Although the data below contains pictures, output only the lines between those holding "Next Article" and "Double-click on the", inclusive, exactly and without those pictures.

[Page-level text extractions]
————————

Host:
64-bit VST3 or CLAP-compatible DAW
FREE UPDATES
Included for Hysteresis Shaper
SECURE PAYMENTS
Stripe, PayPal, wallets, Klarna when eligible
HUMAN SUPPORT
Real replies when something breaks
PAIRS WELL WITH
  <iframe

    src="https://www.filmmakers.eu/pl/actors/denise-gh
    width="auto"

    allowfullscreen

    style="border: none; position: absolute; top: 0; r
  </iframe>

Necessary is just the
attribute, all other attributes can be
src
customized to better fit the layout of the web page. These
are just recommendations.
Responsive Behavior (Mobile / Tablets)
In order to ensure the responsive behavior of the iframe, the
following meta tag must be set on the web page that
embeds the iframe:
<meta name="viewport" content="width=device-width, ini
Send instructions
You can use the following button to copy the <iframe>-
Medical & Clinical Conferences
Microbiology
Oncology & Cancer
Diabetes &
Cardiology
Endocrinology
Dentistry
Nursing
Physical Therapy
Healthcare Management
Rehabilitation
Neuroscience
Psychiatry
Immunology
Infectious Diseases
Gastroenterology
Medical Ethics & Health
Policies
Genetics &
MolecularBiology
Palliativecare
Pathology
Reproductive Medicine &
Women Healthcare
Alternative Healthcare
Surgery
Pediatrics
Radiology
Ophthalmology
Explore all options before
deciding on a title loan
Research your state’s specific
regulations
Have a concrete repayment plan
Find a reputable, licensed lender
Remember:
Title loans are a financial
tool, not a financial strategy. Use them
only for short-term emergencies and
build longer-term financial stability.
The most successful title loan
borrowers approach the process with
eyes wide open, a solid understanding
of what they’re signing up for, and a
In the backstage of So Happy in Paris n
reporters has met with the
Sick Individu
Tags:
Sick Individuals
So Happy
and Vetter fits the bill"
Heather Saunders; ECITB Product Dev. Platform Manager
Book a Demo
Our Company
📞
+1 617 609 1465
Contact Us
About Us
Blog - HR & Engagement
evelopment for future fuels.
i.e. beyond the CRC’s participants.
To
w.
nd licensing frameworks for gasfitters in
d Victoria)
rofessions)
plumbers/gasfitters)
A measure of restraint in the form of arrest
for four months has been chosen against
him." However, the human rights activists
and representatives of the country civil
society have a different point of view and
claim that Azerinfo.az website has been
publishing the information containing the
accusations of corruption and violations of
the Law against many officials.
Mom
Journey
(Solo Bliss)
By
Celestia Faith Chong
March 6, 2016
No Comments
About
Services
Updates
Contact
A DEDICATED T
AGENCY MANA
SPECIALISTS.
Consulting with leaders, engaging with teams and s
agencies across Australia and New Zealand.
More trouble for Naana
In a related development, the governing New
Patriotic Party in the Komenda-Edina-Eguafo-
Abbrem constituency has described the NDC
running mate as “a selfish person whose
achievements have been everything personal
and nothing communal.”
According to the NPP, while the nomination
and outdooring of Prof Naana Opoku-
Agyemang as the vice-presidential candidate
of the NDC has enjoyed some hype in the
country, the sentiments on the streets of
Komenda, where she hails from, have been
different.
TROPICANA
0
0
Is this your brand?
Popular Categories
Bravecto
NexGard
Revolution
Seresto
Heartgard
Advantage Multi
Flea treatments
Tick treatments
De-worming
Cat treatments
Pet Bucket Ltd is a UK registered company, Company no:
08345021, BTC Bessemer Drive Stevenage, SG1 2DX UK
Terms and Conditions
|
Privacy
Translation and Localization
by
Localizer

————————

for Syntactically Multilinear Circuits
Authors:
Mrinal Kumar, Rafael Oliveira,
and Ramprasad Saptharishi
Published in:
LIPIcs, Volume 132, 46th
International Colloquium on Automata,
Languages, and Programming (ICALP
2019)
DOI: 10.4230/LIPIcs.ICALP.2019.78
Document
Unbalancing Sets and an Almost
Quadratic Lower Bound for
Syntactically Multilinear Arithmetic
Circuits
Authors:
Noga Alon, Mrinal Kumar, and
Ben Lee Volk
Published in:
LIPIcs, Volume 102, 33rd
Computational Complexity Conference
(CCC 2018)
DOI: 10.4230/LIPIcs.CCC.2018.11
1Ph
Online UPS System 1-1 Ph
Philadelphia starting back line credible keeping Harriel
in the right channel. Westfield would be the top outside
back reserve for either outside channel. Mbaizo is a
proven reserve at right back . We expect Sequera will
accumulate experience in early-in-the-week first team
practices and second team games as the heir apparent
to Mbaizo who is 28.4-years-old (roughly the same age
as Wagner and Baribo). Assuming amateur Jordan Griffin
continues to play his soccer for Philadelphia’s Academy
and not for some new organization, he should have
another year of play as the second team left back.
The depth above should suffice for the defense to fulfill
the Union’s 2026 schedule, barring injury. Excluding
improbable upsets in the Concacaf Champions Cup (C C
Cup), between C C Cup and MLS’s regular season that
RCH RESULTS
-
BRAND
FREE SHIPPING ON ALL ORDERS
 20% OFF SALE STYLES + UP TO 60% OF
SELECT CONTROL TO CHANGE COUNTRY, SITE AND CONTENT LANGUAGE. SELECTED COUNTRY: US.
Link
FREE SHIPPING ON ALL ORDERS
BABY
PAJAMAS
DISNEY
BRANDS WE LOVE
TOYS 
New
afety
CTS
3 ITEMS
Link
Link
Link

————————

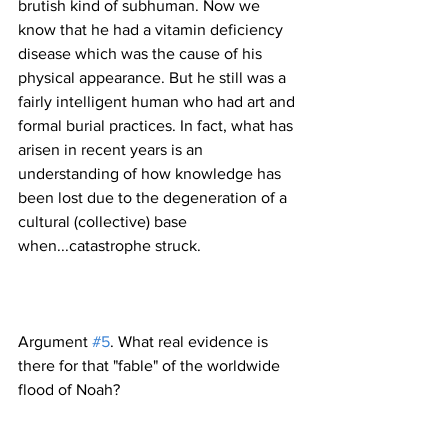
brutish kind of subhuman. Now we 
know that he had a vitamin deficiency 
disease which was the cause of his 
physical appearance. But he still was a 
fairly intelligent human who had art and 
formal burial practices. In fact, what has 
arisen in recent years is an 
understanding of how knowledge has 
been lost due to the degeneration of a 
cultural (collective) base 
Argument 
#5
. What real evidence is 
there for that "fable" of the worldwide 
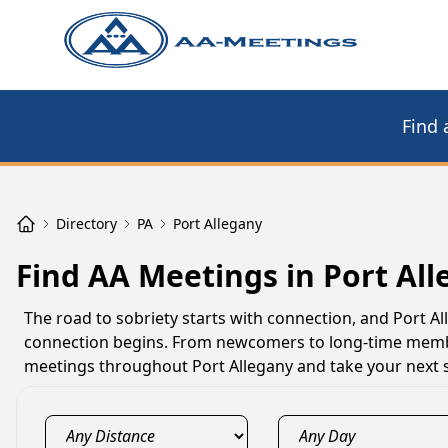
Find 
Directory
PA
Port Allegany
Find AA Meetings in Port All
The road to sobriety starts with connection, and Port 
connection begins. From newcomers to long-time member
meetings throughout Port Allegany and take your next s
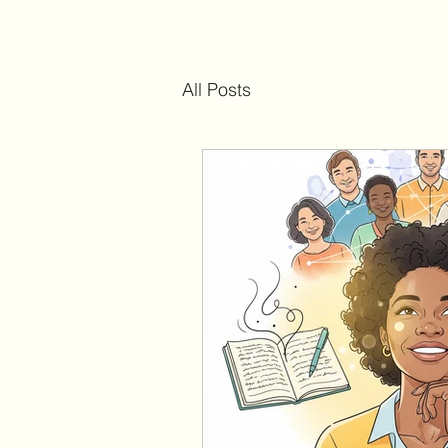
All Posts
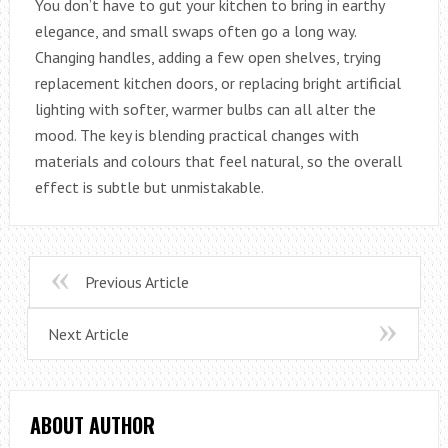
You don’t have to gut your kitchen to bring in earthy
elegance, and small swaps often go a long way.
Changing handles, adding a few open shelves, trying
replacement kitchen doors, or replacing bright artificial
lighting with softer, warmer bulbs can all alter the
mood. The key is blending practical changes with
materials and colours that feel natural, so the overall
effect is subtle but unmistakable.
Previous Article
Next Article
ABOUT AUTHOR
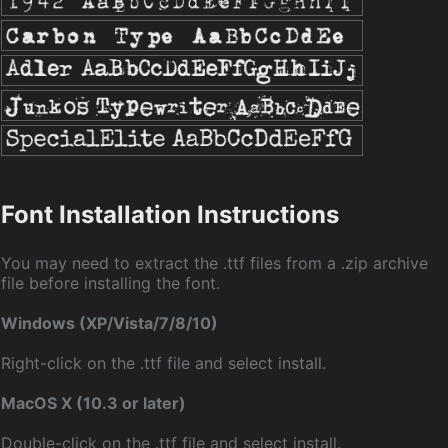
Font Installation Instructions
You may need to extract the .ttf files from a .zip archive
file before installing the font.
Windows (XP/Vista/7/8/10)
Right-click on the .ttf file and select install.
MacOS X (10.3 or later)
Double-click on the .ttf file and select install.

————————

[TASK SOLUTION]
Next Article
ABOUT AUTHOR
Font Installation Instructions
You may need to extract the .ttf files from a .zip archive
file before installing the font.
Windows (XP/Vista/7/8/10)
Right-click on the .ttf file and select install.
MacOS X (10.3 or later)
Double-click on the .ttf file and select install.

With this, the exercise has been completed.